Je ne suis pas certain que l'harmonie soit obtenue par une absence de méchanceté et de chaos dans la vie. Il suffit de regarder la vie à l'état brut, dans la nature - Et entendons harmonie par équilibre. Une dose de cruauté terrible réside comme condition à la préservation de cette équilibre. La mort de certains être pour en laisser d'autres croître étant la première d'entre toute. L'harmonie de la nature se résume à cette simple phrase, qui correspondrait aussi bien pour la condition de la liberté chez les marchombres "Manger ou être mangé".
Si en soi-même nous ne voulons pas être méchant, je crois cependant qu'il ne faut pas nous leurrer sur le fait qu'elle fait, bien malgré nous, aussi partie des choses, qu'elle fait avancer aussi les choses.
Cf l'exemple des super-vilains plus haut.

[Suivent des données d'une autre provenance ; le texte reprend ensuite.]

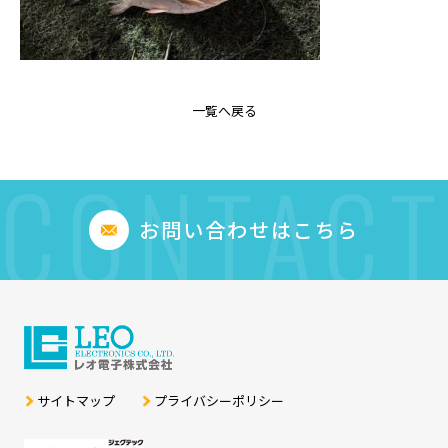
一覧へ戻る
CONTACT
お問い合わせはこちら
サイトマップ
プライバシーポリシー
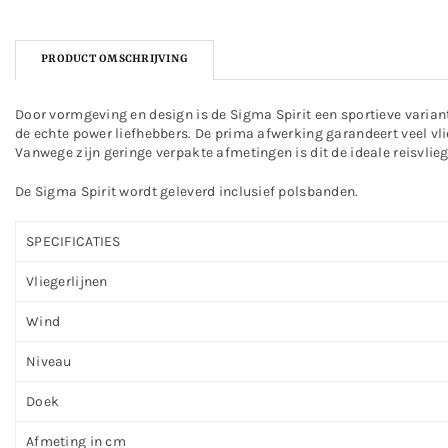
PRODUCT OMSCHRIJVING
Door vormgeving en design is de Sigma Spirit een sportieve variant 
de echte power liefhebbers. De prima afwerking garandeert veel vlieg
Vanwege zijn geringe verpakte afmetingen is dit de ideale reisvliege
De Sigma Spirit wordt geleverd inclusief polsbanden.
SPECIFICATIES
Vliegerlijnen
Wind
Niveau
Doek
Afmeting in cm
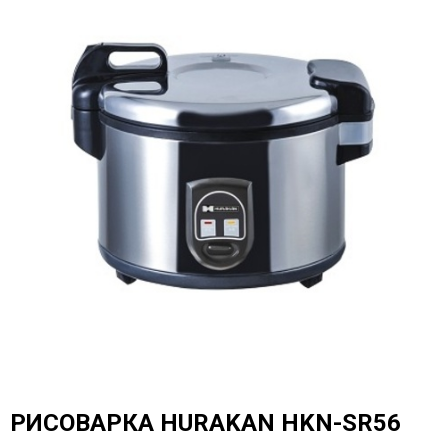
РИСОВАРКА HURAKAN HKN-SR56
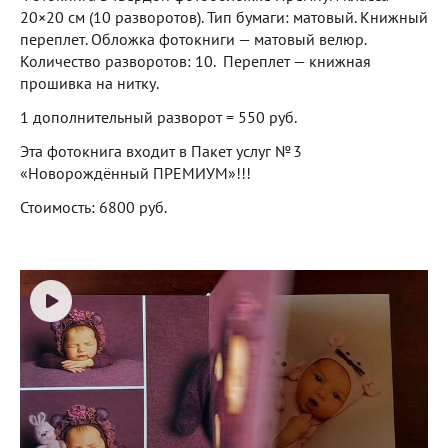
20×20 см (10 разворотов). Тип бумаги: матовый. Книжный
переплет. Обложка фотокниги — матовый велюр.
Количество разворотов: 10. Переплет — книжная
прошивка на нитку.
1 дополнительный разворот = 550 руб.
Эта фотокнига входит в Пакет услуг № 3
«Новорождённый ПРЕМИУМ»!!!
Стоимость: 6800 руб.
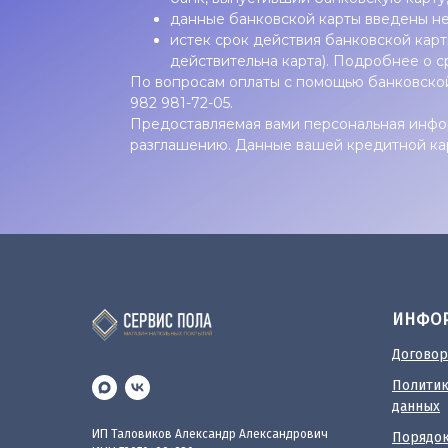
данные банковской карты введены не
истек срок действия банковской карты
действительна карта). Подробнее о с
По вопросам оплаты с помощью банковской
982 981-72-05.
Предоставляемая вами персональная информ
разглашению. Данные вашей кредитной ка
ИНФО
Договор
Политик
данных
ИП Таловиков Александр Александрович
Порядок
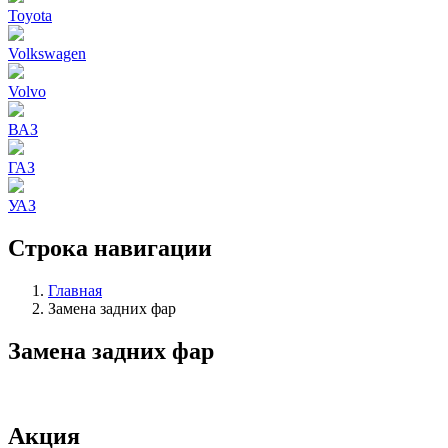
Toyota
Volkswagen
Volvo
ВАЗ
ГАЗ
УАЗ
Строка навигации
Главная
Замена задних фар
Замена задних фар
Акция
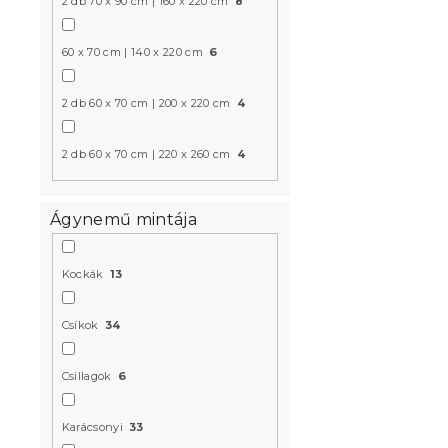
2 db 70 x 90 cm | 160 x 220 cm
8
60 x 70 cm | 140 x 220 cm
6
Újdonság
Kedvezményk
-15% "MINUSZ15
2 db 60 x 70 cm | 200 x 220 cm
4
2 db 60 x 70 cm | 220 x 260 cm
4
Ágynemű mintája
Pamut ágy
Kockák
13
fehér
Raktáron
(>10 
Csíkok
34
6 324 Ft
Csillagok
6
Újdonság
Karácsonyi
33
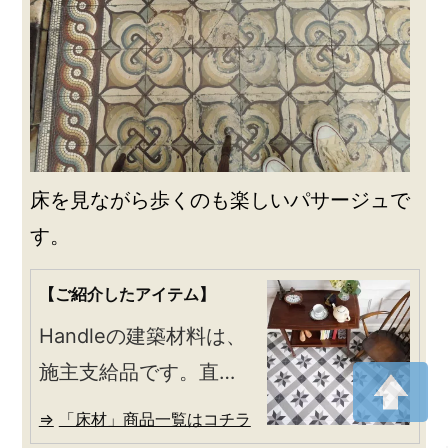
床を見ながら歩くのも楽しいパサージュで
す。
【ご紹介したアイテム】
Handleの建築材料は、
施主支給品です。直
接、建築現場や工務店
「床材」商品一覧はコチラ
さん、ハウスメーカー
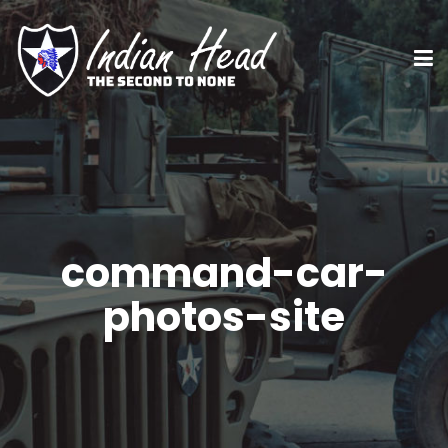
command-car-
photos-site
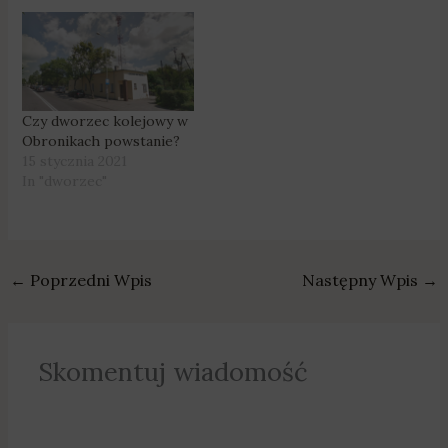
Czy dworzec kolejowy w
Obronikach powstanie?
15 stycznia 2021
In "dworzec"
←
Poprzedni Wpis
Następny Wpis
→
Skomentuj wiadomość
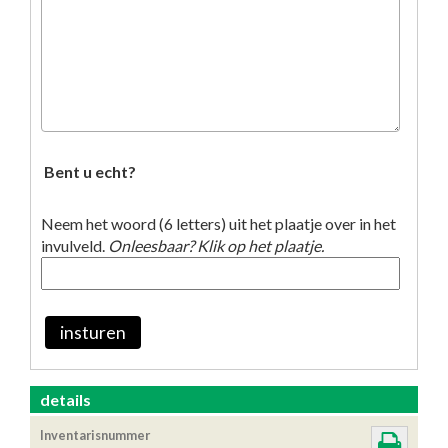
Bent u echt?
Neem het woord (6 letters) uit het plaatje over in het
invulveld.
Onleesbaar? Klik op het plaatje.
insturen
details
Inventarisnummer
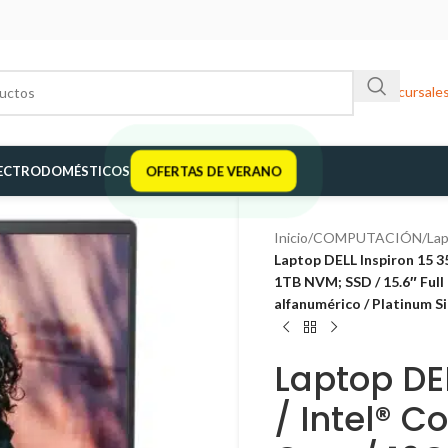
Sucursale
ECTRODOMÉSTICOS
OFERTAS DE VERANO
Inicio
/
COMPUTACIÓN
/
La
Laptop DELL Inspiron 15 35
1TB NVM; SSD / 15.6″ Full
alfanumérico / Platinum Si
Laptop DEL
/ Intel® C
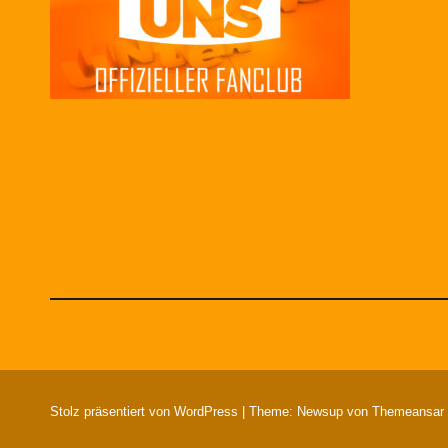
Stolz präsentiert von WordPress
|
Theme: Newsup von
Themeansar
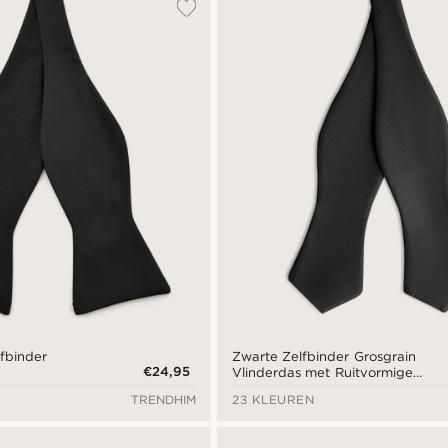
lfbinder
Zwarte Zelfbinder Grosgrain
€24,95
Vlinderdas met Ruitvormige
Punt
TRENDHIM
23 KLEUREN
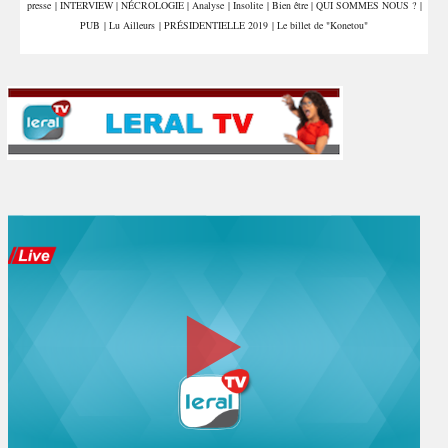
presse
|
INTERVIEW
|
NÉCROLOGIE
|
Analyse
|
Insolite
|
Bien être
|
QUI SOMMES NOUS ?
|
PUB
|
Lu Ailleurs
|
PRÉSIDENTIELLE 2019
|
Le billet de "Konetou"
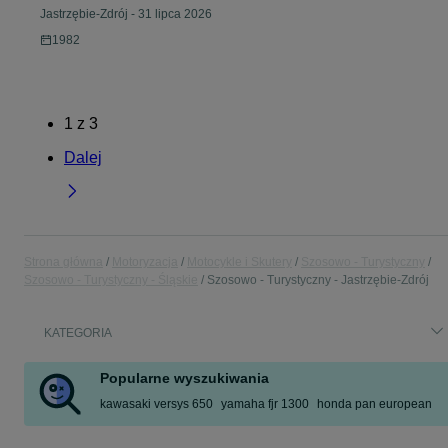
Jastrzębie-Zdrój
-
31 lipca 2026
1982
1
z
3
Dalej
Strona główna
Motoryzacja
Motocykle i Skutery
Szosowo - Turystyczny
Szosowo - Turystyczny - Śląskie
Szosowo - Turystyczny - Jastrzębie-Zdrój
KATEGORIA
Popularne wyszukiwania
kawasaki versys 650
yamaha fjr 1300
honda pan european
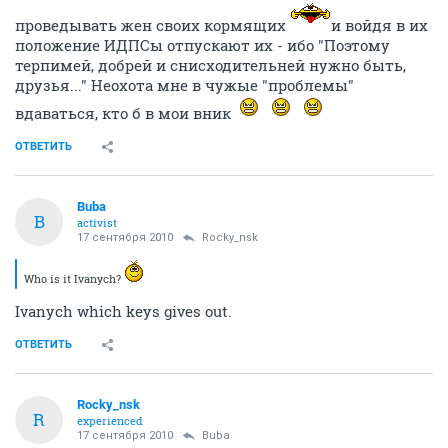
проведывать жен своих кормящих
и войдя в их
положение ИДПСы отпускают их - ибо "Поэтому
терпимей, добрей и снисходительней нужно быть,
друзья..." Неохота мне в чужые "проблемы"
вдаваться, кто б в мои вник
ОТВЕТИТЬ
Buba
B
activist
17 сентября 2010
Rocky_nsk
Who is it Ivanych?
Ivanych which keys gives out.
ОТВЕТИТЬ
Rocky_nsk
R
experienced
17 сентября 2010
Buba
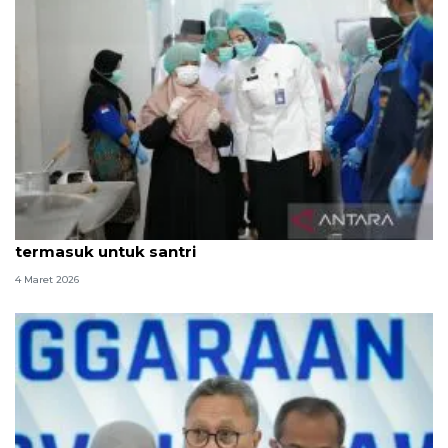
BGN pastikan MBG Ramadhan tepat sasaran,
termasuk untuk santri
4 Maret 2026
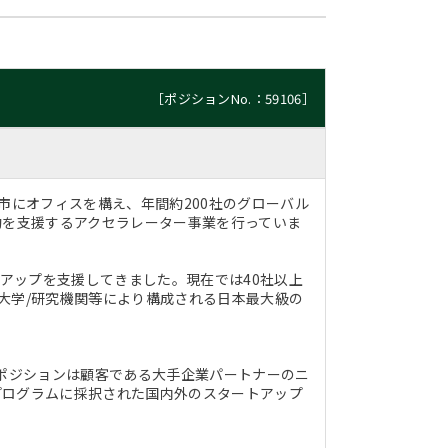
［ポジションNo.：59106］
市にオフィスを構え、年間約200社のグローバル
動を支援するアクセラレーター事業を行っていま
トアップを支援してきました。現在では40社以上
大学/研究機関等により構成される日本最大級の
本ポジションは顧客である大手企業パートナーのニ
プログラムに採択された国内外のスタートアップ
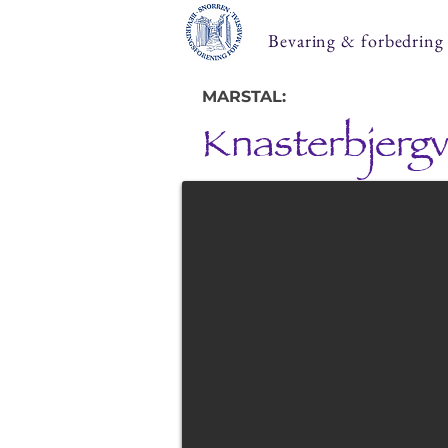
Bevaring & forbedring
MARSTAL:
Knasterbjergv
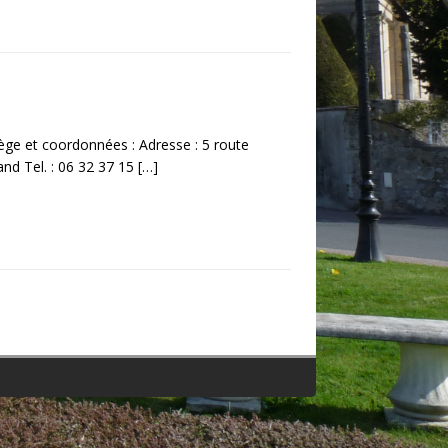
ge et coordonnées : Adresse : 5 route
nd Tel. : 06 32 37 15
[…]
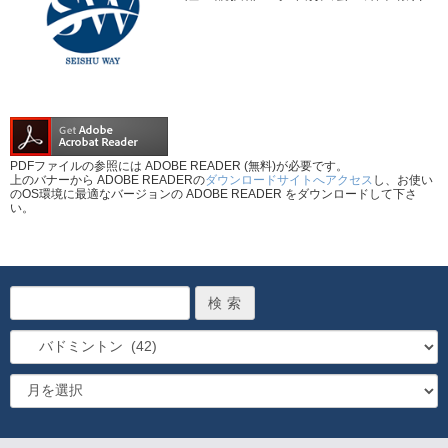
PDFファイルの参照には ADOBE READER (無料)が必要です。
上のバナーから ADOBE READERの
ダウンロードサイトへアクセス
し、お使い
のOS環境に最適なバージョンの ADOBE READER をダウンロードして下さ
い。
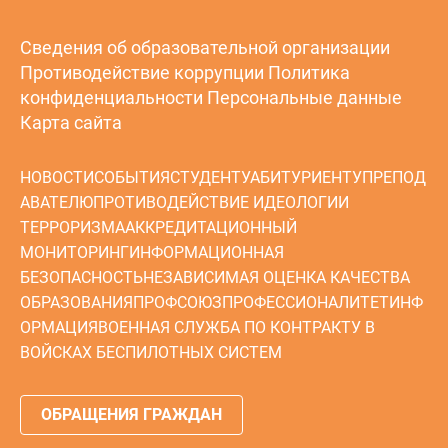
Сведения об образовательной организации
Противодействие коррупции
Политика
конфиденциальности
Персональные данные
Карта сайта
НОВОСТИ
СОБЫТИЯ
СТУДЕНТУ
АБИТУРИЕНТУ
ПРЕПОД
АВАТЕЛЮ
ПРОТИВОДЕЙСТВИЕ ИДЕОЛОГИИ
ТЕРРОРИЗМА
АККРЕДИТАЦИОННЫЙ
МОНИТОРИНГ
ИНФОРМАЦИОННАЯ
БЕЗОПАСНОСТЬ
НЕЗАВИСИМАЯ ОЦЕНКА КАЧЕСТВА
ОБРАЗОВАНИЯ
ПРОФСОЮЗ
ПРОФЕССИОНАЛИТЕТ
ИНФ
ОРМАЦИЯ
ВОЕННАЯ СЛУЖБА ПО КОНТРАКТУ В
ВОЙСКАХ БЕСПИЛОТНЫХ СИСТЕМ
ОБРАЩЕНИЯ ГРАЖДАН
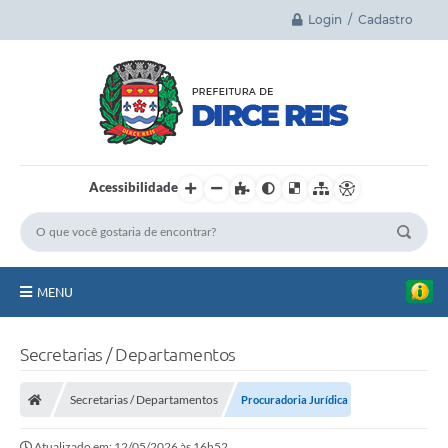
Login / Cadastro
Acessibilidade
MENU
Principal
Secretarias / Departamentos
A Cidade
Secretarias / Departamentos
Procuradoria Jurídica
Legislação
Atualizado em: 12/05/2026 às 16h52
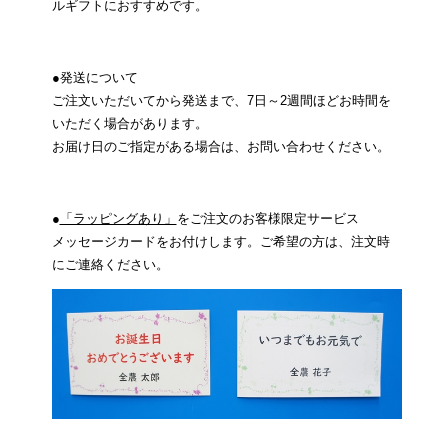
ルギフトにおすすめです。
●発送について
ご注文いただいてから発送まで、7日～2週間ほどお時間を
いただく場合があります。
お届け日のご指定がある場合は、お問い合わせください。
●
「ラッピングあり」
をご注文のお客様限定サービス
メッセージカードをお付けします。ご希望の方は、注文時
にご連絡ください。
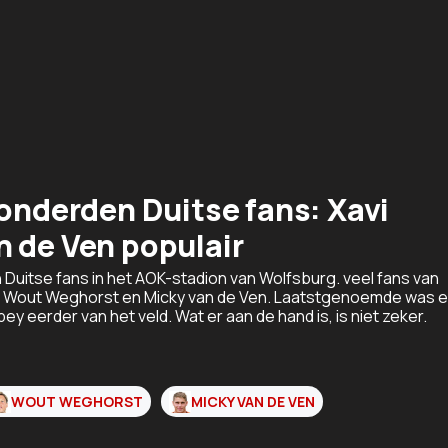
honderden Duitse fans: Xavi
 de Ven populair
Duitse fans in het AOK-stadion van Wolfsburg. veel fans van
e Wout Weghorst en Micky van de Ven. Laatstgenoemde was 
y eerder van het veld. Wat er aan de hand is, is niet zeker.
WOUT WEGHORST
MICKY VAN DE VEN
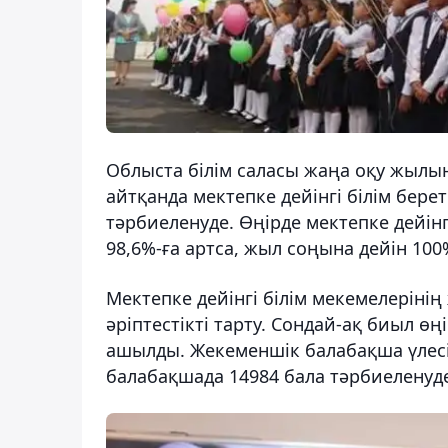
Облыста білім саласы жаңа оқу жылы
айтқанда мектепке дейінгі білім бере
тәрбиеленуде. Өңірде мектепке дейін
98,6%-ға артса, жыл соңына дейін 10
Мектепке дейінгі білім мекемелерінің
әріптестікті тарту. Сондай-ақ биыл ө
ашылды. Жекеменшік балабақша үлесі
балабақшада 14984 бала тәрбиеленуд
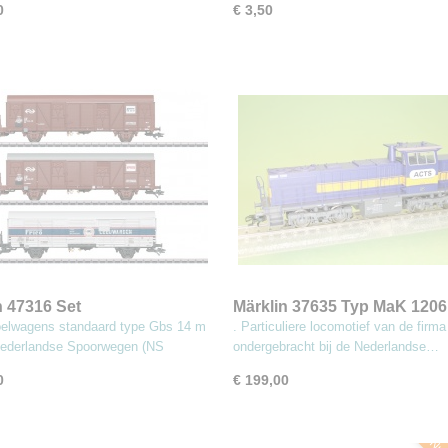
0
€ 3,50
n 47316 Set
Märklin 37635 Typ MaK 120
renwagens Frico
Diesellocomotief
oelwagens standaard type Gbs 14 m
. Particuliere locomotief van de firm
Nederlandse Spoorwegen (NS
ondergebracht bij de Nederlandse…
0
€ 199,00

A défaut d'être méchant, notre harmonie requiert des méchants. Notre harmonie est une bataille perpétuelle, n'est-ce pas ce dont toutes les histoires parlent ? Au mieux, peut-on dire que l'harmonie ne vaut rien si on l'obtient, et ne vaut que tant qu'on lutte pour elle ? Peut-être bien.

Aziliz a écrit:
Quand à savoir ce qu'elle serait sans ses adversaires, il suffit de regarder ce qu'elle était dans la forêt maison. Là bas, pas d'adversaire et pourtant, elle était déjà libre non ?

Par adversaires j'entends aussi au sens plus large des dangers. Nous avons besoin d'un monde dangereux. Et dans le danger, Ellana y trempe quotidiennement. Qu'il soit fait d'adversaires humains ou pas.
Et il est fait d'adversaires humains également, de toute manière. Ellana dans la forêt maison n'est pas l'incarnation de l'harmonie en lutte contre le chaos, elle l'est seulement véritablement dès qu'elle affronte les mercenaires ou plus simplement commence son entraînement de marchombre - et s'affronte donc au monde des hommes. Ellana ne serait rien sans l'opposition qu'elle est à toute sortes de dangers, sans la force qu'elle est s'opposant à d'autres forces pour la suprématie de sa liberté.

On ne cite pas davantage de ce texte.